Of course, the mainstream financial media are trying to portray the recent trend of rising interest rates as a sign that the economy is recovering, saying that it is increasing demand in the economy that is driving rates up. If this is so then why is the Baltic Dry Index, which is a measure of shipping rates, at rock bottom depression levels, and why are commodity prices near to their 2008 - 2009 crash lows?? No - the reason that rates are going up is that bond holders have finally seen the writing on the wall and woken up to the fact that governments around the world not only have no intention of honoring their debts, but are incapable of doing so, even if they wanted to, so why should they hold on to piles of ultimately worthless paper that don't even yield anything in the here and now? This is why bond and Treasury prices have been dropping, and notwithstanding any short-term bounce to alleviate the short-term oversold condition, look set to go into a self-feeding downward spiral that will drive rates sharply higher, turning the Fed into an impotent bystander. All this looks set to happen with a rapidity that will surprise many people and catch them off guard, particularly those who complacently assume that the long uptrend in many stockmarkets is set to continue forever.

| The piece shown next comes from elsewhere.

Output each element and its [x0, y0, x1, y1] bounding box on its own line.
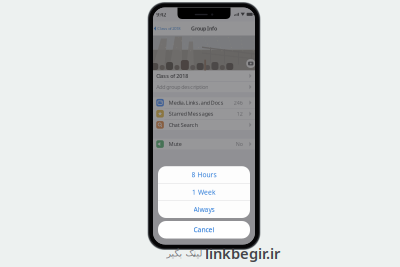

Alright, so what is set to happen and what will drop and what will go up? Bond, commodity and stockmarkets look set to crash, with the rising rates associated with falling bond prices ripping the rug out from under the stockmarket. A wild "dash for cash" would be the result of this that will drive the dollar to possibly dizzying heights, like 2008 on steroids. Eventually, after this "swansong" rally, the dollar will crash and burn, especially when China - Russia roll out their gold backed new world reserve currency, an event which could trigger a war. Gold and silver will likely get caught up in this maelstrom and drop to new lows, despite imminent positive seasonal factors, but will later emerge into spectacular bullmarkets, and it will be important for any investors wanting to buy physical gold and silver to aim to do so ahead of the crash bottom, because after the turn it will be almost impossible to buy physical, and also to keep in mind that governments can be expected to pass laws enabling them to forcibly steal your gold and silver - so give some thought to where you are going to store it.

Our tactics therefore involve 2 main planks - cash: the US dollar, and bear ETFs, in bonds on any bounce and in stocks immediately. The more daring may consider out of the money Puts, and you should "swing until you hit", rolling into the next series until the plunge occurs. We hold off buying the Precious Metals sector until this last takedown has run its course, which will likely see gold drop to the $850 - $1000 area and silver to about $10. Then we come out "guns blazing" because the ensuing rally in gold and silver is likely to be spectacular, dwarfing what occurred in the late 70's.

Let's now quickly review some relevant charts.

We start with the 13-year chart for TLT, which is a good long T-Bond proxy. On this chart we see that despite the recent sharp drop, predicted on the site in the last Bond Market update, it still hasn't broken down from its long-term uptrend. The later stages of its bullmarket advance were of course fuelled by ZIRP, but since interest rates can't go much below 0, it is pretty obvious that this bullmarket has run its course, especially with rates looking set to rise in the face of Sovereign defaults. It is therefore expected to break down from this long-term uptrend to enter a bearmarket.

iShares Barclays 20+Year T-Bond Fund 13-Year Chart

Next yields. Yields have risen sharply over the past couple of months as bonds have dropped in price. This is a process that looks set to continue, even if we see a short-term pause, and to accelerate...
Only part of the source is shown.